Look around you today, and witness an outbreak of furtive shopping.
People at work, on the train or maybe sitting opposite you in the living room, all looking at a screen, spending time on spending money.
Today is Black Friday, a retail event that didn't even exist in this country a few years ago but now seems to have turned into a relentless machine.
In shops and online, we are expected to spend around £3bn over the next few days. Black Friday, after all, doesn't actually stop until Sunday or Monday.
Yes, it's a bit gaudy and no, not every retailer joins in.
Marks and Spencer, for instance, have made a point of avoiding this carnival of cost-cutting, but every year, more people do seem to get involved.
Today, you'll see special deals at stores ranging from Poundland to John Lewis, which rather suggests that Black Friday is here to stay.
But why? Why would retailers decide to embrace all this, offering huge discounts in the run-up to Christmas, traditionally the time when we all dig into our savings for an annual shopping splurge?
Why, to use a rather vivid metaphor, would shops cannibalise their own sales?
To discover the answer, you have to cast your mind back to the financial crisis and then gently scroll forward.
In the years that followed, Britain's economy was helped by consumer spending.
British shoppers, to put it bluntly, kept on opening their wallets, and Britain's retailers kept finding things to sell to them.
The competitive nature of that was fierce – just look at food price deflation or the collapse of BHS as evidence of that – but our best retailers are all still there.
Into that pot came tumbling the explosive expansion of online shopping.

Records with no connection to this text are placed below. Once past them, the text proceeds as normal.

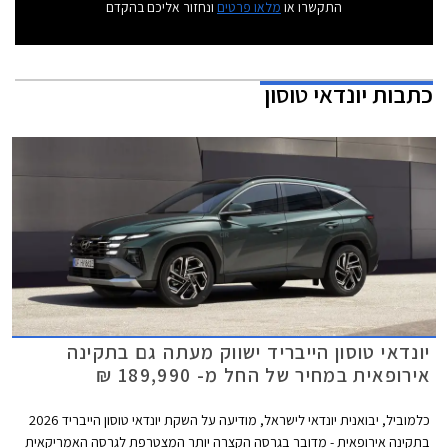
התקשרו או
מלאו פרטים
ונחזור אליכם בהקדם
כתבות
יונדאי טוסון
יונדאי טוסון הייבריד ישווק מעתה גם בתקינה
אירופאית במחיר של החל מ- 189,990 ₪
כלמוביל, יבואנית יונדאי לישראל, מודיעה על השקת יונדאי טוסון הייבריד 2026
בתקינה אירופאית - מדובר בגרסה הקצרה יותר המצטרפת לגרסה האמריקאית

The internet delivered three strands: traditional retailers who found a new way of selling goods, pure online companies such as ASOS or Ocado, and then Amazon – a company worth £418bn at last count, but which is younger than Ariana Grande, and sells just about everything, to just about everyone.
British retailers found themselves battling to understand how to combat Amazon, and also how to keep us all spending money.
And then, Black Friday tumbled into their laps, offering an opportunity.
Black Friday was already an American institution, heralding a shopping splurge after Thanksgiving, and it was brought here by Walmart, an American company.
But the Brits have embraced it – retail giants such as Dixons Carphone commission special Black Friday products a year in advance while the list of special deals is long and detailed.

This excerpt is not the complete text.